* _INPUT DATA_:
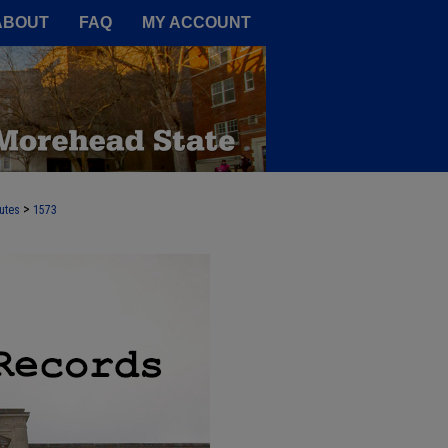
A Service of the Camden-Carroll
ABOUT
FAQ
MY ACCOUNT
>
utes
1573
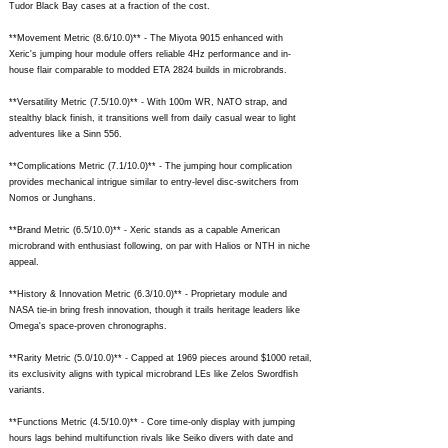
Tudor Black Bay cases at a fraction of the cost.
**Movement Metric (8.6/10.0)** - The Miyota 9015 enhanced with
Xeric's jumping hour module offers reliable 4Hz performance and in-
house flair comparable to modded ETA 2824 builds in microbrands.
**Versatility Metric (7.5/10.0)** - With 100m WR, NATO strap, and
stealthy black finish, it transitions well from daily casual wear to light
adventures like a Sinn 556.
**Complications Metric (7.1/10.0)** - The jumping hour complication
provides mechanical intrigue similar to entry-level disc-switchers from
Nomos or Junghans.
**Brand Metric (6.5/10.0)** - Xeric stands as a capable American
microbrand with enthusiast following, on par with Halios or NTH in niche
appeal.
**History & Innovation Metric (6.3/10.0)** - Proprietary module and
NASA tie-in bring fresh innovation, though it trails heritage leaders like
Omega's space-proven chronographs.
**Rarity Metric (5.0/10.0)** - Capped at 1969 pieces around $1000 retail,
its exclusivity aligns with typical microbrand LEs like Zelos Swordfish
variants.
**Functions Metric (4.5/10.0)** - Core time-only display with jumping
hours lags behind multifunction rivals like Seiko divers with date and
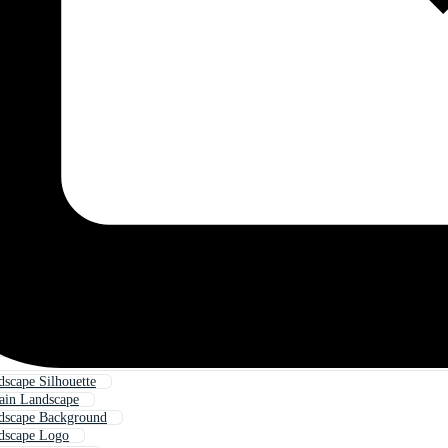
scape Silhouette
ain Landscape
dscape Background
dscape Logo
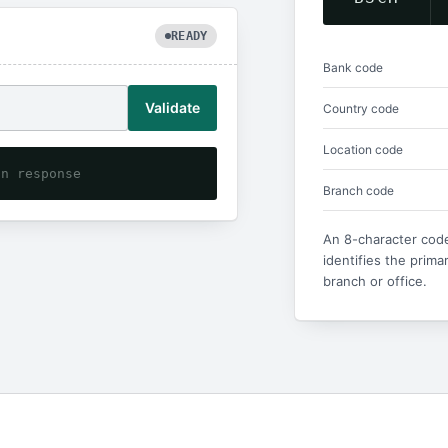
READY
Bank code
Validate
Country code
Location code
on response
Branch code
An 8-character code
identifies the prima
branch or office.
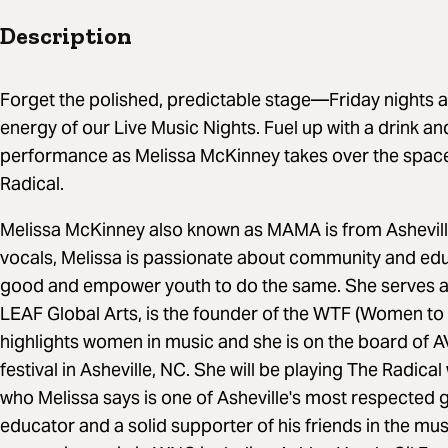
Description
Forget the polished, predictable stage—Friday nights at
energy of our Live Music Nights. Fuel up with a drink and 
performance as Melissa McKinney takes over the space
Radical.
Melissa McKinney also known as MAMA is from Ashevill
vocals, Melissa is passionate about community and educ
good and empower youth to do the same. She serves a
LEAF Global Arts, is the founder of the WTF (Women to t
highlights women in music and she is on the board of 
festival in Asheville, NC. She will be playing The Radical
who Melissa says is one of Asheville's most respected gu
educator and a solid supporter of his friends in the m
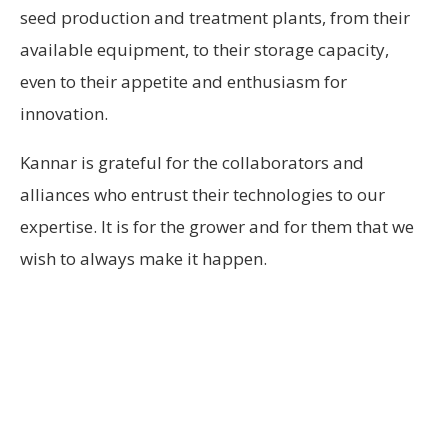
seed production and treatment plants, from their
available equipment, to their storage capacity,
even to their appetite and enthusiasm for
innovation.
Kannar is grateful for the collaborators and
alliances who entrust their technologies to our
expertise. It is for the grower and for them that we
wish to always make it happen.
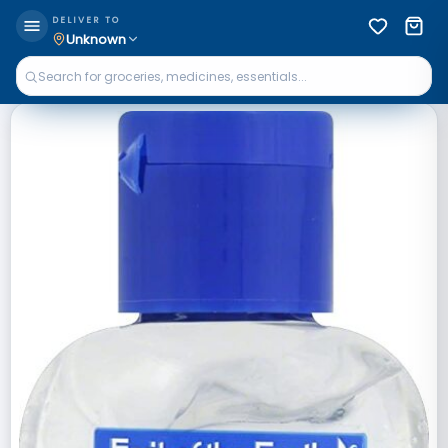
DELIVER TO
Unknown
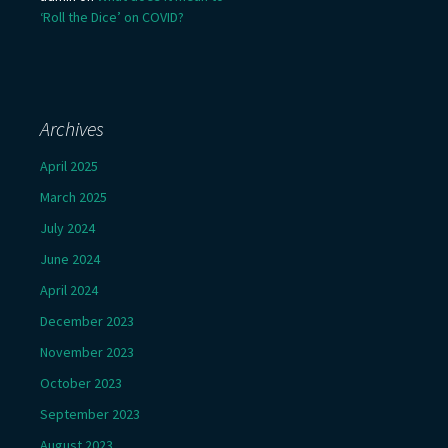
‘Roll the Dice’ on COVID?
Archives
April 2025
March 2025
July 2024
June 2024
April 2024
December 2023
November 2023
October 2023
September 2023
August 2023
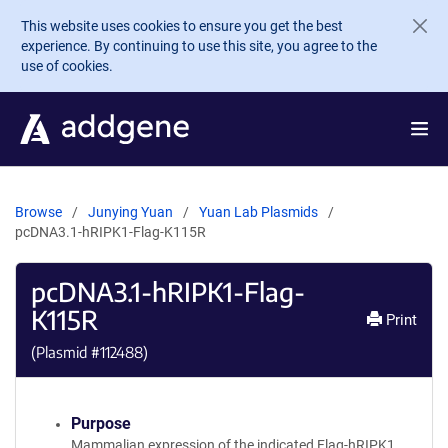
Skip to main content
This website uses cookies to ensure you get the best
experience. By continuing to use this site, you agree to the
use of cookies.
Browse
Junying Yuan
Yuan Lab Plasmids
pcDNA3.1-hRIPK1-Flag-K115R
pcDNA3.1-hRIPK1-Flag-
K115R
Print
(Plasmid #
112488
)
Purpose
Mammalian expression of the indicated Flag-hRIPK1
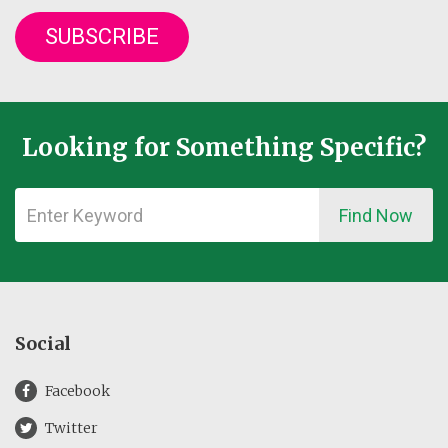
SUBSCRIBE
Looking for Something Specific?
Find Now
Social
Facebook
Twitter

* _EXERCISE GOAL_: The listing above must be retyped word for word, without the pictures.

* _RESULT OF THE TASK_:
A Service of the Camden-Carroll
ABOUT
FAQ
MY ACCOUNT
>
utes
1573
Tudor Black Bay cases at a fraction of the cost.
**Movement Metric (8.6/10.0)** - The Miyota 9015 enhanced with
Xeric's jumping hour module offers reliable 4Hz performance and in-
house flair comparable to modded ETA 2824 builds in microbrands.
**Versatility Metric (7.5/10.0)** - With 100m WR, NATO strap, and
stealthy black finish, it transitions well from daily casual wear to light
adventures like a Sinn 556.
**Complications Metric (7.1/10.0)** - The jumping hour complication
provides mechanical intrigue similar to entry-level disc-switchers from
Nomos or Junghans.
**Brand Metric (6.5/10.0)** - Xeric stands as a capable American
microbrand with enthusiast following, on par with Halios or NTH in niche
appeal.
**History & Innovation Metric (6.3/10.0)** - Proprietary module and
NASA tie-in bring fresh innovation, though it trails heritage leaders like
Omega's space-proven chronographs.
**Rarity Metric (5.0/10.0)** - Capped at 1969 pieces around $1000 retail,
its exclusivity aligns with typical microbrand LEs like Zelos Swordfish
variants.
**Functions Metric (4.5/10.0)** - Core time-only display with jumping
hours lags behind multifunction rivals like Seiko divers with date and
scape Silhouette
ain Landscape
dscape Background
dscape Logo
READY
Bank code
Validate
Country code
Location code
on response
Branch code
An 8-character code
identifies the prima
branch or office.
Description
Forget the polished, predictable stage—Friday nights at
energy of our Live Music Nights. Fuel up with a drink and 
performance as Melissa McKinney takes over the space
Radical.
Melissa McKinney also known as MAMA is from Ashevill
vocals, Melissa is passionate about community and educ
good and empower youth to do the same. She serves a
LEAF Global Arts, is the founder of the WTF (Women to t
highlights women in music and she is on the board of 
festival in Asheville, NC. She will be playing The Radical
who Melissa says is one of Asheville's most respected gu
educator and a solid supporter of his friends in the m
seed production and treatment plants, from their
available equipment, to their storage capacity,
even to their appetite and enthusiasm for
innovation.
Kannar is grateful for the collaborators and
alliances who entrust their technologies to our
expertise. It is for the grower and for them that we
wish to always make it happen.
DELIVER TO
Unknown
‘Roll the Dice’ on COVID?
Archives
April 2025
March 2025
July 2024
June 2024
April 2024
December 2023
November 2023
October 2023
September 2023
August 2023
Skip to main content
This website uses cookies to ensure you get the best
experience. By continuing to use this site, you agree to the
use of cookies.
Browse
Junying Yuan
Yuan Lab Plasmids
pcDNA3.1-hRIPK1-Flag-K115R
pcDNA3.1-hRIPK1-Flag-
K115R
Print
(Plasmid #
112488
)
Purpose
Mammalian expression of the indicated Flag-hRIPK1
SUBSCRIBE
Looking for Something Specific?
Find Now
Social
Facebook
Twitter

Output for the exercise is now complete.